WHAT IS NEEDED:
Start at the line below containing "die Welt von heute dreht sich in rasantem" and stop at the line containing "das hat Wiltz zu bieten.". Repeat every line of that stretch exactly, and nothing outside it.

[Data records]

-.-.-

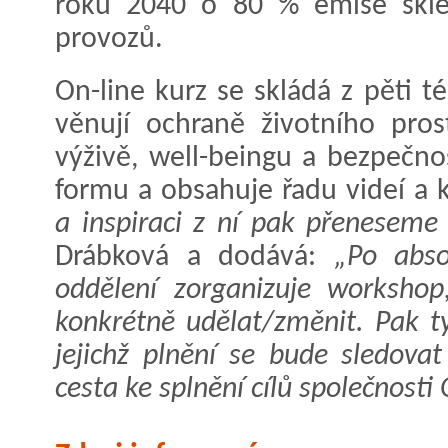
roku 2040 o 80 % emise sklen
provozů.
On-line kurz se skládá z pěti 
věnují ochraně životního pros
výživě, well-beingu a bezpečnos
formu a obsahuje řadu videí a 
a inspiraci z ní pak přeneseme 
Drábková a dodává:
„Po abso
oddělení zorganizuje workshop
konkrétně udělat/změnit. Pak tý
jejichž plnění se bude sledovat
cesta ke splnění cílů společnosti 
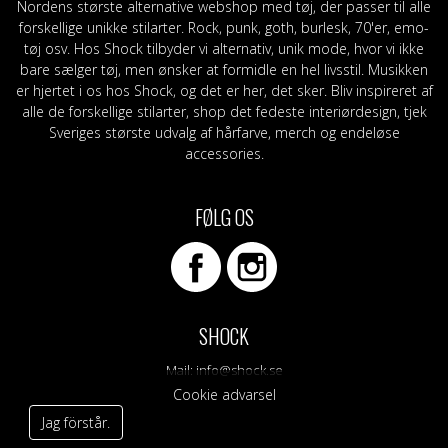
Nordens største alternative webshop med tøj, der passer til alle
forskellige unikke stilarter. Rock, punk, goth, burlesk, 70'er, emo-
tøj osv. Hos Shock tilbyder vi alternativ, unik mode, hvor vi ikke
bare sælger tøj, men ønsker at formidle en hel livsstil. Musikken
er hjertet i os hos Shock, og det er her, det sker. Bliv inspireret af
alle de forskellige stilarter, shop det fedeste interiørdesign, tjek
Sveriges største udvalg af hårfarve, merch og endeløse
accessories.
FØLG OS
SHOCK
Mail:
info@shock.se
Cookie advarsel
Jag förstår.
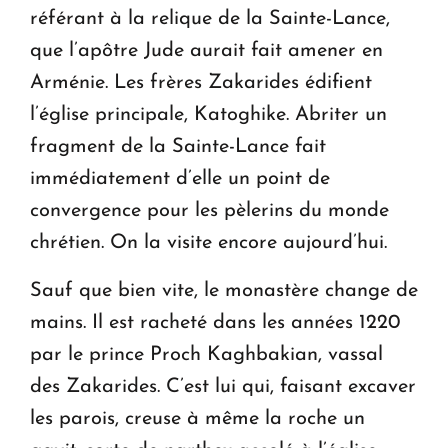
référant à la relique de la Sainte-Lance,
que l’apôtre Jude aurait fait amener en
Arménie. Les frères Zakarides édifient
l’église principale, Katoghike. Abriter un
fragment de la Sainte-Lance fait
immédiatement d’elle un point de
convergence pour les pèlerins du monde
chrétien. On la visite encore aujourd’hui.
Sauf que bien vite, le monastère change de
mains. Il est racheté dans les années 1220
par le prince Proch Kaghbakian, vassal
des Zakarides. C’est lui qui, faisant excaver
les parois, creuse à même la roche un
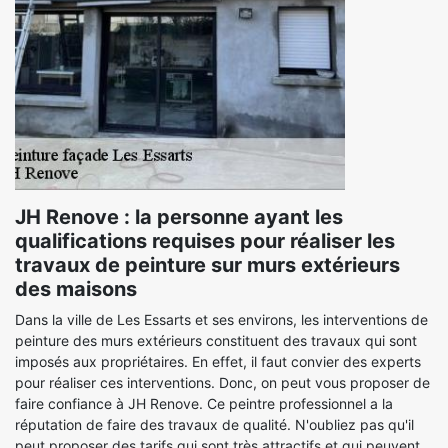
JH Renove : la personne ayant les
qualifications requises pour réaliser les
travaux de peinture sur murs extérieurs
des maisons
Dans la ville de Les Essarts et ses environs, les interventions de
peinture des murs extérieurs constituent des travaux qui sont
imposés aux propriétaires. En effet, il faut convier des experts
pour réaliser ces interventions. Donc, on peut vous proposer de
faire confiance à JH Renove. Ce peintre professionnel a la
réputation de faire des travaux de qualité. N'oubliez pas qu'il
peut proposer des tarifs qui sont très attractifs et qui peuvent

-.-.-

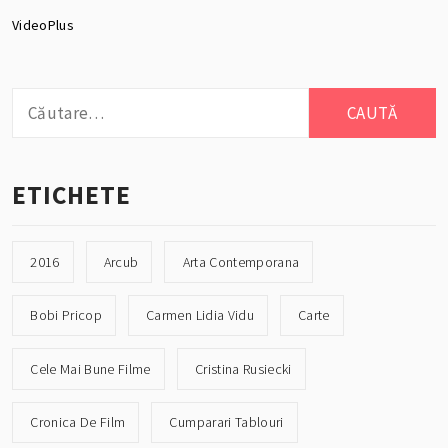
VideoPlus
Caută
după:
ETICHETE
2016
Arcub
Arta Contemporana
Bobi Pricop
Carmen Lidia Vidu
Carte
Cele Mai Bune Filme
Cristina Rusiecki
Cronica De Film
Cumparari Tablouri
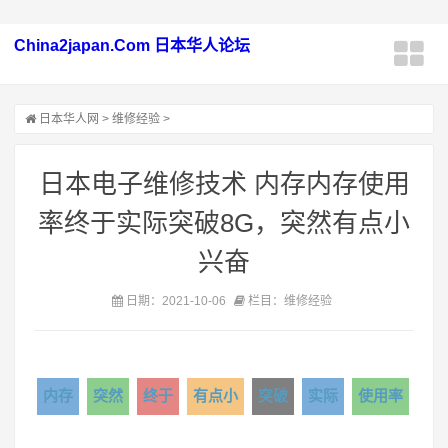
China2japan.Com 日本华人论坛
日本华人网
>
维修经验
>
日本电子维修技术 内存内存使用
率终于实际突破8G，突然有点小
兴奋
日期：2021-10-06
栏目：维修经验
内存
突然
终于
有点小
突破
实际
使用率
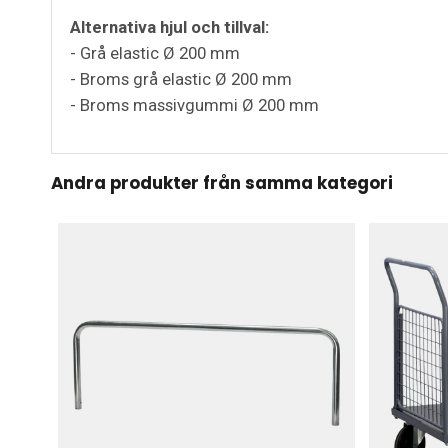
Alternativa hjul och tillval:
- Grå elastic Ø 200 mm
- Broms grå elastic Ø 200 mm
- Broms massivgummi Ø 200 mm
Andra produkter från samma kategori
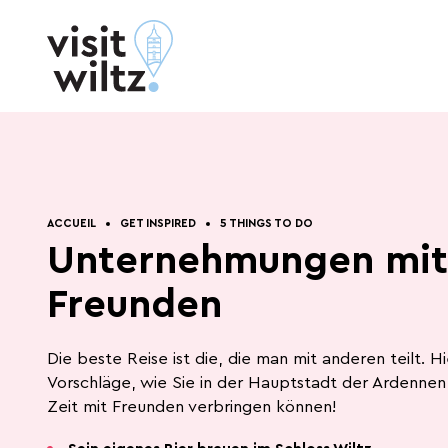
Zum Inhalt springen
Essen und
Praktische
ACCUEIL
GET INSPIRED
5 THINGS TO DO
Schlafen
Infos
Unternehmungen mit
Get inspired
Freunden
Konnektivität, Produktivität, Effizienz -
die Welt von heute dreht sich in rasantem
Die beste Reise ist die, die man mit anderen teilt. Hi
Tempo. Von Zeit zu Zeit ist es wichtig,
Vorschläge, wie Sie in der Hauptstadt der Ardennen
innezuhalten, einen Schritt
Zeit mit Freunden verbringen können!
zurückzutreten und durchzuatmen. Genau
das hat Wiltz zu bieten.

-.-.-

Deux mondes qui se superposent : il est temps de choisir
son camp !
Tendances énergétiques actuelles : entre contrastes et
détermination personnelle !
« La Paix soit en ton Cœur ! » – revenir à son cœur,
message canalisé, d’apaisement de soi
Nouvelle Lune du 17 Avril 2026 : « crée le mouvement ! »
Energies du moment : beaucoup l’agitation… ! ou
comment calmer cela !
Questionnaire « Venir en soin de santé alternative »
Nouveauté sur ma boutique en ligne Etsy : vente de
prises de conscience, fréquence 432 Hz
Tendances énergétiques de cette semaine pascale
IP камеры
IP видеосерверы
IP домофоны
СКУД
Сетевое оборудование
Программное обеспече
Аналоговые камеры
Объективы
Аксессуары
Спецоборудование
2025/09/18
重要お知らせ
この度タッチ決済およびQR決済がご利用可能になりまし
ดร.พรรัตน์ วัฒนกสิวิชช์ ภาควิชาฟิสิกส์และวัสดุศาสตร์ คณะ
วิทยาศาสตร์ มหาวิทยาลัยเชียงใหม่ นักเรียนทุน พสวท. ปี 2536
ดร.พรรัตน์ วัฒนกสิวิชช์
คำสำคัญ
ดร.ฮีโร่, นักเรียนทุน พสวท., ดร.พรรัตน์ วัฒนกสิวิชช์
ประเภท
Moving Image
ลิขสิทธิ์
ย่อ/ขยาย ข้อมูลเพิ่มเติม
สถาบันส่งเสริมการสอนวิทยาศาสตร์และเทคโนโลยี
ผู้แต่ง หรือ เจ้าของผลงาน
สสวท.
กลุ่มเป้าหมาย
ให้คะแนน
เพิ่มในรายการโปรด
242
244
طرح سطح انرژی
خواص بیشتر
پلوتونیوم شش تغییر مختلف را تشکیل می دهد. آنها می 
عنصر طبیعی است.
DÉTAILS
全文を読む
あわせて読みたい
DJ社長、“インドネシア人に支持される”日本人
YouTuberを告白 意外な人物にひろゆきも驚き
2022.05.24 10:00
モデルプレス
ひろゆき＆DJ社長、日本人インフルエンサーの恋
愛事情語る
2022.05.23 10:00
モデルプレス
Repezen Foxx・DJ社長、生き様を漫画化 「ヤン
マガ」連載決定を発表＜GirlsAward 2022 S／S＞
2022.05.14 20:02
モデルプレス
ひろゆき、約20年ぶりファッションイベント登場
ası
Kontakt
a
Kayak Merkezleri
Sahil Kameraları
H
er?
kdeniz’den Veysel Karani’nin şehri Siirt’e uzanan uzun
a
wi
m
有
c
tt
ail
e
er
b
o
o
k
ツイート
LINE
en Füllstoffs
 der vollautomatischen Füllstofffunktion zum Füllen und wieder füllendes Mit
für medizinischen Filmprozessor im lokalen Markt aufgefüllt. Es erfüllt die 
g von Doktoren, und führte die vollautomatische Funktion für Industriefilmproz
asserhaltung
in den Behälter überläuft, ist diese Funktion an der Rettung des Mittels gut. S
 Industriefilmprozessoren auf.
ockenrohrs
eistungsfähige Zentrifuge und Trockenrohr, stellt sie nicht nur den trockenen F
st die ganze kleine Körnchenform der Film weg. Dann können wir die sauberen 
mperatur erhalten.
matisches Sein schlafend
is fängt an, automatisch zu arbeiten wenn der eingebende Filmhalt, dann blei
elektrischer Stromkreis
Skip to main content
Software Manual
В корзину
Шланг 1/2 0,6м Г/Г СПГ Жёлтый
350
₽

-.-.-

SOLUTION TO THIS PROBLEM:
die Welt von heute dreht sich in rasantem
Die beste Reise ist die, die man mit anderen teilt. Hi
Tempo. Von Zeit zu Zeit ist es wichtig,
Vorschläge, wie Sie in der Hauptstadt der Ardennen
innezuhalten, einen Schritt
Zeit mit Freunden verbringen können!
zurückzutreten und durchzuatmen. Genau
das hat Wiltz zu bieten.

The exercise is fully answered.